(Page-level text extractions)
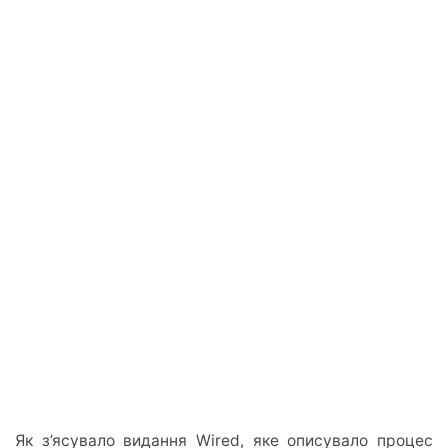
Як з’ясувало видання Wired, яке описувало процес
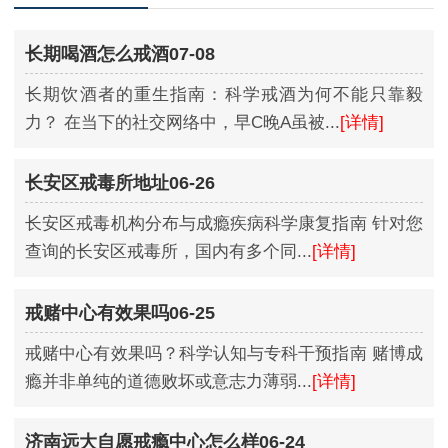
长期喝酒怎么戒酒07-08
长期饮酒者的重生指南：科学戒酒为何不能只靠毅
力？ 在当下的社交网络中，早C晚A虽被...
[详情]
长安区戒毒所地址06-26
长安区戒毒机构分布与成瘾疾病科学康复指南 针对您
查询的长安区戒毒所，国内有多个同...
[详情]
戒赌中心有效果吗06-25
戒赌中心有效果吗？科学认知与专科干预指南 赌博成
瘾并非单纯的道德败坏或意志力薄弱...
[详情]
济南远大自愿戒瘾中心怎么样06-24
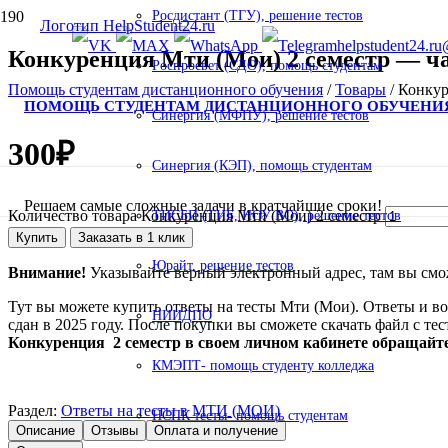
Росдистант (ТГУ), решение тестов
helpstudent24.ru
Конкуренция Мти (Мои) 2 семестр — ча
Роспросвет (СДО), помощь студентам
Помощь студентам дистанционного обучения
/
Товары
/
Конкур
ПОМОЩЬ СТУДЕНТАМ ДИСТАНЦИОННОГО ОБУЧЕНИ
Синергия (МФПУ), решение тестов
300
₽
Синергия (КЭП), помощь студентам
Решаем самые сложные задачи в кратчайшие сроки!
Количество товара Конкуренция Мти (Мои) 2 семестр
ТИСБИ (ТИБ, НОУ ВО), решение тестов
Купить
Заказать в 1 клик
Юрайт, решение тестов
Внимание!
Указывайте верный электронный адрес, там вы смож
Тут вы можете купить ответы на тесты Мти (Мои). Ответы и во
НИИДПО
сдан в 2025 году. После покупки вы сможете скачать файл с те
Конкуренция 2 семестр в своем личном кабинете обращайт
КМЭПТ- помощь студенту колледжа
Раздел:
Ответы на тесты в МТИ (МОИ)
НСПК тесты- помощь студентам
Описание
Отзывы
Оплата и получение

WHAT THE TASK ASKS: A single figure is required: how many lines above contain the word "решение".

PROBLEM SOLUTION: 4